= What you should do =
In the records below, find the line with "phục vụ tết, tăng hơn 10%", then copy each line exactly until you have copied the line with "46047 Porto". Leave any picture out.

◇ ◇ ◇

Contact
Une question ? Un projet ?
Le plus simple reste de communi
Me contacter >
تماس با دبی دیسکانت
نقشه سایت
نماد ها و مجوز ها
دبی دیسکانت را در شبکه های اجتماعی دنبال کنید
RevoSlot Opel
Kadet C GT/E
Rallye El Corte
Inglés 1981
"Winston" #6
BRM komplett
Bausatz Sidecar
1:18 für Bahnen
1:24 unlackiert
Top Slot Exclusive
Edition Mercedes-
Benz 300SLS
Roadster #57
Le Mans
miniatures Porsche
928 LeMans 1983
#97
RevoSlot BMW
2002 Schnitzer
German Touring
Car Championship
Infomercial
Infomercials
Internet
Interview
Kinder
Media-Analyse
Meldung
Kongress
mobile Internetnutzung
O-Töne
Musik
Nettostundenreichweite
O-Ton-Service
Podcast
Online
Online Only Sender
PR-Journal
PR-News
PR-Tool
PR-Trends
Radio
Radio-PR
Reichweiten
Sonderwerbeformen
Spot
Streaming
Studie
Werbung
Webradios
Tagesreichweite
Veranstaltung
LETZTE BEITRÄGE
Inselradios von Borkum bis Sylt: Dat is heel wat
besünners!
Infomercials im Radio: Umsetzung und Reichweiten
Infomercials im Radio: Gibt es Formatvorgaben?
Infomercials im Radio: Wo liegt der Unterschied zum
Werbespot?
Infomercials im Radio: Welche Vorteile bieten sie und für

◇ ◇ ◇

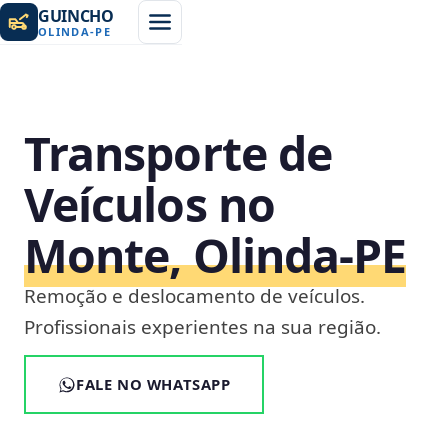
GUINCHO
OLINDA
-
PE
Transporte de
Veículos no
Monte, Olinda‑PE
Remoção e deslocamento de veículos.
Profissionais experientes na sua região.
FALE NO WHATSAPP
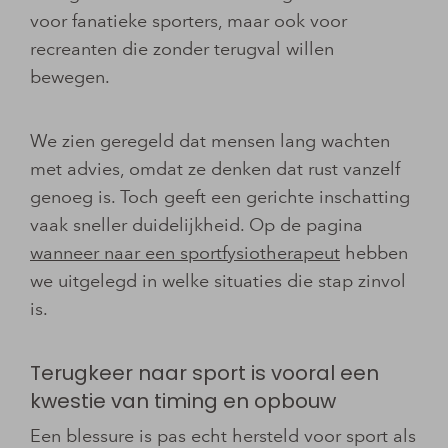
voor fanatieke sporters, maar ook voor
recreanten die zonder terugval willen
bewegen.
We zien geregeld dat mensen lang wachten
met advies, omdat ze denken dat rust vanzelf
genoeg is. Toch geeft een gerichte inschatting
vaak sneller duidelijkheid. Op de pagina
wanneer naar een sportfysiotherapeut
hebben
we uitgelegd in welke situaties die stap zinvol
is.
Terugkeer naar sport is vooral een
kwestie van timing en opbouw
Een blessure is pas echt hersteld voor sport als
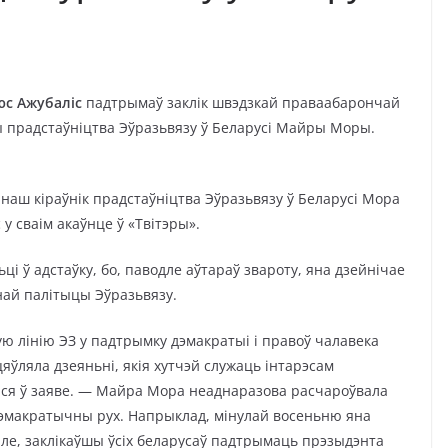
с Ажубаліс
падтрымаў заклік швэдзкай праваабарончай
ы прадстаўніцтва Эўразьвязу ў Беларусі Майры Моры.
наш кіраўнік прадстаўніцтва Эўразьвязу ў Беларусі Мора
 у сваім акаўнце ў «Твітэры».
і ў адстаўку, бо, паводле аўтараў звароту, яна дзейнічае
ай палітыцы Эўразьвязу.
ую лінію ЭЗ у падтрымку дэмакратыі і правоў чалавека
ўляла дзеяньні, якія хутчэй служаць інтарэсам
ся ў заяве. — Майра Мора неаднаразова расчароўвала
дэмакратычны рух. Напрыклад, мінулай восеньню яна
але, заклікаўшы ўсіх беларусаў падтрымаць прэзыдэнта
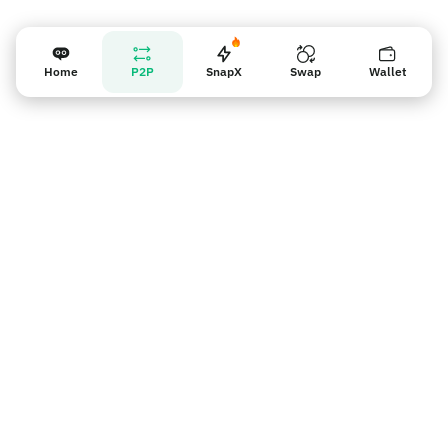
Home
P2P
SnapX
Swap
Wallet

◇ ◇ ◇

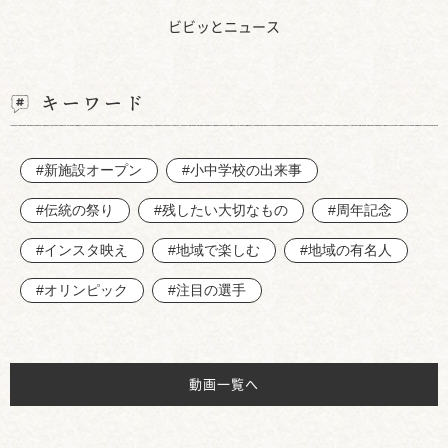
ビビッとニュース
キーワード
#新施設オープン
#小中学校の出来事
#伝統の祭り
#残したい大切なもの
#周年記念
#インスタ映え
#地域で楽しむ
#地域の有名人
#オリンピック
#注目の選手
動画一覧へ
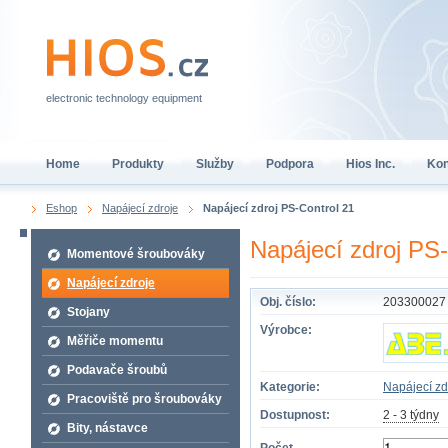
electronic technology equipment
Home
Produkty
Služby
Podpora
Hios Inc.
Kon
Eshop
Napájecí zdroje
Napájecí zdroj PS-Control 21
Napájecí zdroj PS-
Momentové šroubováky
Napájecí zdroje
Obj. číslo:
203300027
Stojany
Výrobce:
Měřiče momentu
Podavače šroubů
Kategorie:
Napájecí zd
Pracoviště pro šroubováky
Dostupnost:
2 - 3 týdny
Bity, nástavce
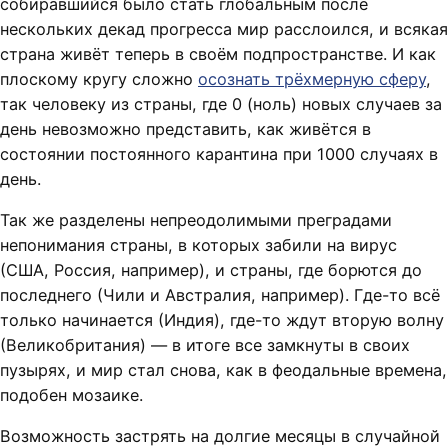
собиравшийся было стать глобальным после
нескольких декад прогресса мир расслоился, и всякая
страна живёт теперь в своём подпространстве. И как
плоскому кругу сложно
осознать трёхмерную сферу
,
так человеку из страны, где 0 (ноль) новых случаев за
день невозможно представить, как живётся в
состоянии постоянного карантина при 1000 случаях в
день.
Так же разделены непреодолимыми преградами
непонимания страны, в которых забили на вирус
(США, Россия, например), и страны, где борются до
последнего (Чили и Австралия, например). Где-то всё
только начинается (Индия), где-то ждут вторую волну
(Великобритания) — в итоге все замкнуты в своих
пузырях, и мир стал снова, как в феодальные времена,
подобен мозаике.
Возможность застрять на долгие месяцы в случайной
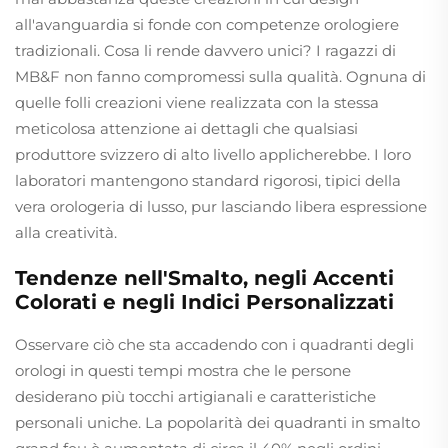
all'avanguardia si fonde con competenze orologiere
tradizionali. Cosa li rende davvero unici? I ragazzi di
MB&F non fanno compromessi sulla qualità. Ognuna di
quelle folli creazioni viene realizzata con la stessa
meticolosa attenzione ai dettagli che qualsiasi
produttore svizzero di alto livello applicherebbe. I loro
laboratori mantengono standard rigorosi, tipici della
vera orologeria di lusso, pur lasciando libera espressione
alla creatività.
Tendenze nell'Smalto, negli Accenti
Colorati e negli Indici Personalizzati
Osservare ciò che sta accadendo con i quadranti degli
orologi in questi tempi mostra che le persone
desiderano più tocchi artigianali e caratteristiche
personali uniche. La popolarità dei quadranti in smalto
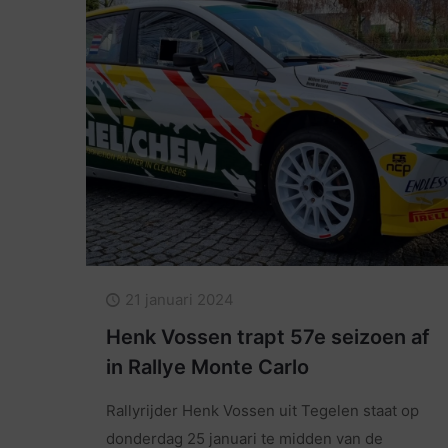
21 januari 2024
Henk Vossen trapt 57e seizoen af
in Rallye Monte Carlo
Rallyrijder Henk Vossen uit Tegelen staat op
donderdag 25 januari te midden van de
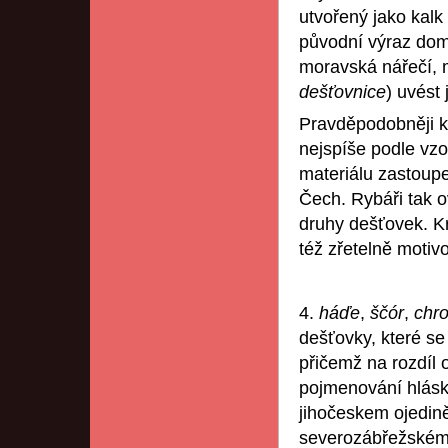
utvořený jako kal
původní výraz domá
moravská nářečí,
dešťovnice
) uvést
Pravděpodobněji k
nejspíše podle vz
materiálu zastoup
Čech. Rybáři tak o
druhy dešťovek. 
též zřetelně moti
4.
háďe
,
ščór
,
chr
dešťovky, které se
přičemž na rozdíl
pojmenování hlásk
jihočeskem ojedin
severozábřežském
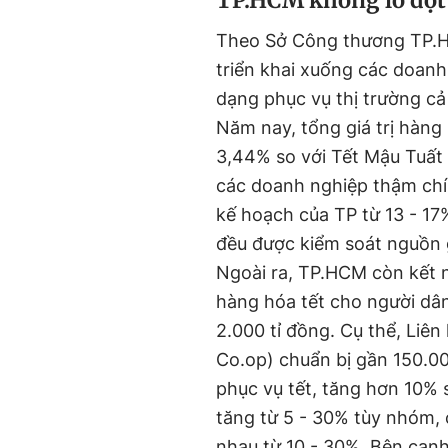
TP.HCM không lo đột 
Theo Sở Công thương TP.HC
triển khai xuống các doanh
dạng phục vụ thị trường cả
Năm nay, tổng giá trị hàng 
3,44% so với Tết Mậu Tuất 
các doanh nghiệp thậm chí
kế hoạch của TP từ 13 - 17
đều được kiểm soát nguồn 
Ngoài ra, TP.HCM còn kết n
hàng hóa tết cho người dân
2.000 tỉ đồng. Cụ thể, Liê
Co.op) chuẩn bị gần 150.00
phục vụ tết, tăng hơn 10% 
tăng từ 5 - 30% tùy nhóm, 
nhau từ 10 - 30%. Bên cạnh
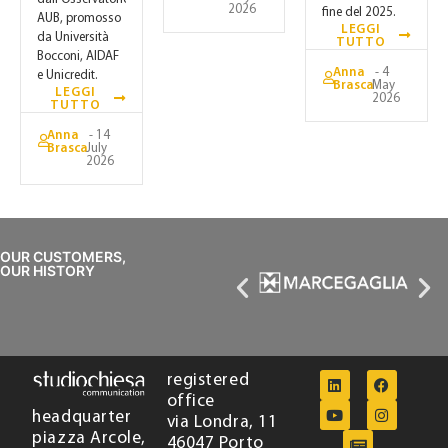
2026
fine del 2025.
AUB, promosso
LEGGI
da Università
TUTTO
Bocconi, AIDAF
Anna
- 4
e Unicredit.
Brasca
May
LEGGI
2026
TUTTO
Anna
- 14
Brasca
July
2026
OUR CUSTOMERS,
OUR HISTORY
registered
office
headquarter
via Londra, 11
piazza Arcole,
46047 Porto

◇ ◇ ◇

= Problem solution =
phục vụ tết, tăng hơn 10% 
tăng từ 5 - 30% tùy nhóm, 
nhau từ 10 - 30%. Bên cạnh
2026
fine del 2025.
AUB, promosso
LEGGI
da Università
TUTTO
Bocconi, AIDAF
Anna
- 4
e Unicredit.
Brasca
May
LEGGI
2026
TUTTO
Anna
- 14
Brasca
July
2026
OUR CUSTOMERS,
OUR HISTORY
registered
office
headquarter
via Londra, 11
piazza Arcole,
46047 Porto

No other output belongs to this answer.